START MATERIAL SHOWN
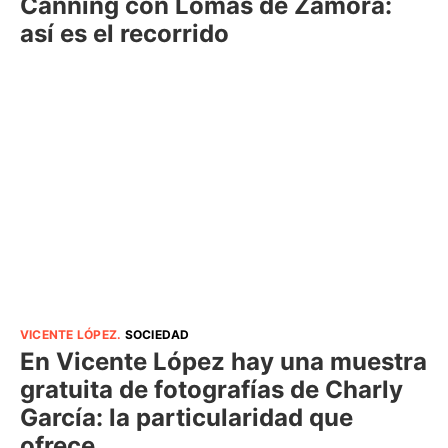
Canning con Lomas de Zamora:
así es el recorrido
VICENTE LÓPEZ
.
SOCIEDAD
En Vicente López hay una muestra
gratuita de fotografías de Charly
García: la particularidad que
ofrece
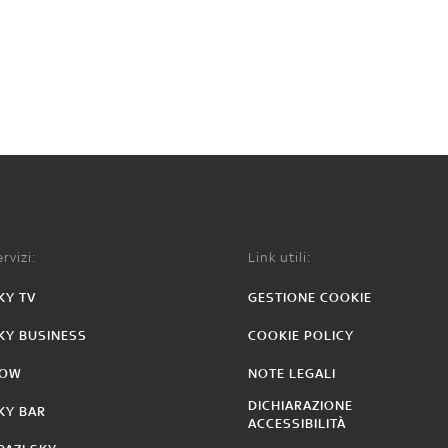
rvizi:
Link utili:
KY TV
GESTIONE COOKIE
KY BUSINESS
COOKIE POLICY
OW
NOTE LEGALI
DICHIARAZIONE
KY BAR
ACCESSIBILITÀ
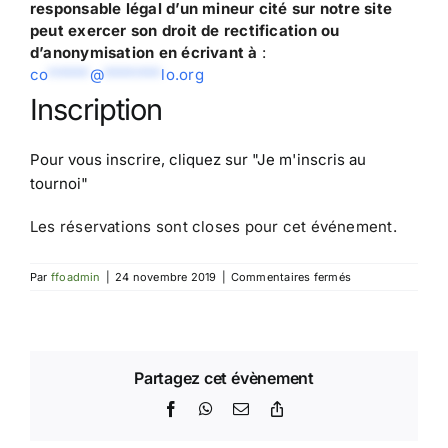
responsable légal d’un mineur cité sur notre site
peut exercer son droit de rectification ou
d’anonymisation en écrivant à
:
co
*****
@
*******
lo.org
Inscription
Pour vous inscrire, cliquez sur
"Je m'inscris au
tournoi"
Les réservations sont closes pour cet événement.
sur
Par
ffoadmin
|
24 novembre 2019
|
Commentaires fermés
Tournoi
Juniors
d’automne
IdF
Partagez cet évènement
Facebook
WhatsApp
Email
Copy
Link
END MATERIAL SHOWN
### DESCRIPTION OF THE TASK
Omit the pictures and write out the lines above from the one with "DICHIARAZIONE" through the last, unchanged.

### OUTPUT OF THE EXERCISE
DICHIARAZIONE
KY BAR
ACCESSIBILITÀ
responsable légal d’un mineur cité sur notre site
peut exercer son droit de rectification ou
d’anonymisation en écrivant à
:
co
*****
@
*******
lo.org
Inscription
Pour vous inscrire, cliquez sur
"Je m'inscris au
tournoi"
Les réservations sont closes pour cet événement.
sur
Par
ffoadmin
|
24 novembre 2019
|
Commentaires fermés
Tournoi
Juniors
d’automne
IdF
Partagez cet évènement
Facebook
WhatsApp
Email
Copy
Link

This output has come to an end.